The task => "rejstříku" appears in how many lines of the entries? State only the number.

Extracted page text data:
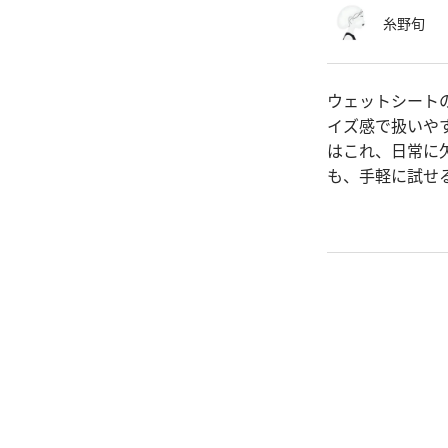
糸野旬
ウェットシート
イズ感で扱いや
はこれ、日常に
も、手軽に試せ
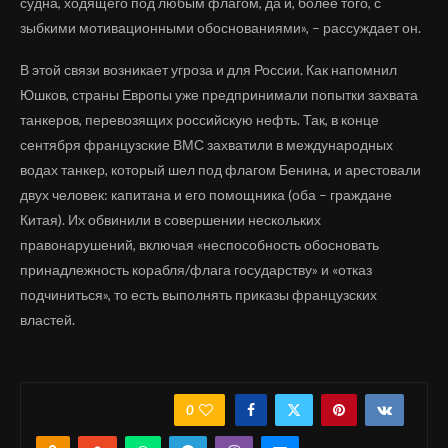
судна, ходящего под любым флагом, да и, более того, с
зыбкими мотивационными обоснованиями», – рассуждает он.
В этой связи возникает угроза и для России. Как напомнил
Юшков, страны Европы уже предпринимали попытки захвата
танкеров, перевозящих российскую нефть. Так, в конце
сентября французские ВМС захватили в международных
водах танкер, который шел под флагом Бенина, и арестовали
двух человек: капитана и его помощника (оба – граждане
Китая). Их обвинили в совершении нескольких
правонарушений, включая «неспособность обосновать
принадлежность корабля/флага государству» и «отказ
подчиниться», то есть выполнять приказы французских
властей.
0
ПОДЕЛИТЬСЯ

* * *

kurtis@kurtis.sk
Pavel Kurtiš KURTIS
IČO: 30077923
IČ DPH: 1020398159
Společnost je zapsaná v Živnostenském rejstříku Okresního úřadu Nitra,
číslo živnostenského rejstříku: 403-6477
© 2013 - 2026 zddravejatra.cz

Response to the task => 2